= What is required =
Collect all lines containing the word "export" from the data.

= Provided data =
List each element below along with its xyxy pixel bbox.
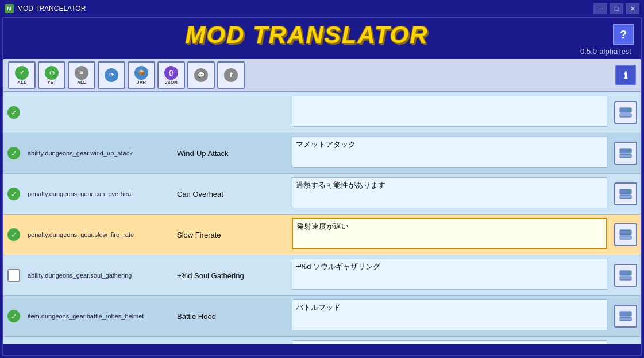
checkmark-icon: ✓ [7, 147, 20, 159]
row-english: Can Overheat [173, 174, 288, 215]
action-icon [619, 107, 633, 118]
checkbox-empty-icon [7, 269, 20, 282]
table-row: ✓ ability.dungeons_gear.wind_up_a​tack W… [3, 133, 641, 174]
title-bar-left: M MOD TRANCELATOR [5, 4, 86, 13]
row-translation: バトルローブ [288, 337, 611, 345]
row-key: ability.dungeons_gear.wind_up_a​tack [24, 133, 173, 174]
yet-icon: ◷ [45, 66, 59, 80]
row-checkbox-cell: ✓ [3, 174, 24, 215]
row-translation [288, 92, 611, 133]
row-key: item.dungeons_gear.battle_robes​_chestpl… [24, 337, 173, 345]
row-checkbox-cell[interactable] [3, 255, 24, 296]
row-action [611, 174, 641, 215]
row-english: +%d Soul Gathering [173, 255, 288, 296]
svg-point-2 [628, 109, 630, 111]
jar-label: JAR [137, 80, 146, 85]
svg-rect-7 [620, 195, 631, 199]
help-button[interactable]: ? [613, 24, 634, 45]
header: MOD TRANSLATOR ? 0.5.0-alphaTest [3, 18, 641, 59]
json-button[interactable]: {} JSON [157, 61, 185, 89]
svg-point-17 [628, 313, 630, 315]
title-bar: M MOD TRANCELATOR ─ □ ✕ [0, 0, 644, 17]
action-icon [619, 188, 633, 200]
version-text: 0.5.0-alphaTest [580, 47, 634, 56]
json-label: JSON [165, 80, 178, 85]
checkmark-icon: ✓ [7, 228, 20, 241]
table-container[interactable]: ✓ [3, 92, 641, 344]
row-action [611, 92, 641, 133]
row-action-button[interactable] [614, 142, 637, 165]
app-title: MOD TRANCELATOR [17, 5, 86, 13]
row-key: item.dungeons_gear.battle_robes​_helmet [24, 296, 173, 337]
table-row: ✓ item.dungeons_gear.battle_robes​_helme… [3, 296, 641, 337]
row-translation: 発射速度が遅い [288, 215, 611, 255]
header-right: ? 0.5.0-alphaTest [580, 23, 634, 56]
row-english: Wind-Up Attack [173, 133, 288, 174]
row-action-button[interactable] [614, 223, 637, 246]
translation-textarea[interactable]: 過熱する可能性があります [292, 177, 607, 208]
translation-textarea[interactable]: 発射速度が遅い [292, 218, 607, 249]
row-english [173, 92, 288, 133]
all-check-button[interactable]: ✓ ALL [8, 61, 36, 89]
logo-text: MOD TRANSLATOR [186, 23, 429, 47]
yet-button[interactable]: ◷ YET [38, 61, 65, 89]
translate-button[interactable]: ⟳ [98, 61, 125, 89]
translation-textarea[interactable]: バトルフッド [292, 299, 607, 330]
row-key: penalty.dungeons_gear.slow_fire​_rate [24, 215, 173, 255]
toolbar: ✓ ALL ◷ YET ≡ ALL ⟳ 📦 JAR {} JSON 💬 [3, 59, 641, 92]
close-button[interactable]: ✕ [626, 3, 639, 14]
svg-point-11 [628, 231, 630, 234]
action-icon [619, 229, 633, 240]
table-row: ✓ [3, 92, 641, 133]
row-checkbox-cell: ✓ [3, 133, 24, 174]
row-checkbox-cell: ✓ [3, 296, 24, 337]
row-checkbox-cell: ✓ [3, 215, 24, 255]
translation-textarea[interactable]: マメットアタック [292, 137, 607, 168]
svg-rect-16 [620, 317, 631, 321]
logo-area: MOD TRANSLATOR [33, 23, 580, 47]
svg-rect-10 [620, 236, 631, 239]
row-english: Battle Hood [173, 296, 288, 337]
svg-point-14 [628, 272, 630, 274]
translation-textarea[interactable]: バトルローブ [292, 340, 607, 344]
row-action-button[interactable] [614, 264, 637, 287]
svg-point-8 [628, 190, 630, 193]
json-icon: {} [164, 66, 178, 80]
row-action [611, 296, 641, 337]
row-translation: バトルフッド [288, 296, 611, 337]
all-check-label: ALL [17, 80, 26, 85]
bottom-bar [3, 344, 641, 355]
app-icon: M [5, 4, 14, 13]
minimize-button[interactable]: ─ [593, 3, 607, 14]
row-translation: マメットアタック [288, 133, 611, 174]
row-action-button[interactable] [614, 305, 637, 328]
row-action-button[interactable] [614, 182, 637, 205]
row-key: penalty.dungeons_gear.can_over​heat [24, 174, 173, 215]
jar-button[interactable]: 📦 JAR [128, 61, 155, 89]
translate-icon: ⟳ [105, 68, 118, 82]
checkmark-icon: ✓ [7, 106, 20, 119]
action-icon [619, 147, 633, 159]
row-action-button[interactable] [614, 101, 637, 124]
export-icon: ⬆ [224, 68, 238, 82]
row-action [611, 337, 641, 345]
translation-textarea[interactable]: +%d ソウルギャザリング [292, 259, 607, 290]
jar-icon: 📦 [134, 66, 148, 80]
action-icon [619, 310, 633, 322]
speech-button[interactable]: 💬 [187, 61, 215, 89]
table-row: ✓ item.dungeons_gear.battle_robes​_chest… [3, 337, 641, 345]
translation-textarea[interactable] [292, 96, 607, 127]
export-button[interactable]: ⬆ [217, 61, 245, 89]
all-gray-button[interactable]: ≡ ALL [68, 61, 95, 89]
speech-icon: 💬 [194, 68, 208, 82]
svg-rect-1 [620, 114, 631, 117]
table-row: ability.dungeons_gear.soul_gathe​ring +%… [3, 255, 641, 296]
row-checkbox-cell: ✓ [3, 337, 24, 345]
main-window: MOD TRANSLATOR ? 0.5.0-alphaTest ✓ ALL ◷… [2, 17, 642, 356]
action-icon [619, 270, 633, 281]
row-key: ability.dungeons_gear.soul_gathe​ring [24, 255, 173, 296]
maximize-button[interactable]: □ [610, 3, 623, 14]
info-button[interactable]: ℹ [615, 65, 636, 85]
svg-point-5 [628, 150, 630, 152]
all-gray-icon: ≡ [75, 66, 88, 80]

= Task output =
export-icon: ⬆ [224, 68, 238, 82]
export-button[interactable]: ⬆ [217, 61, 245, 89]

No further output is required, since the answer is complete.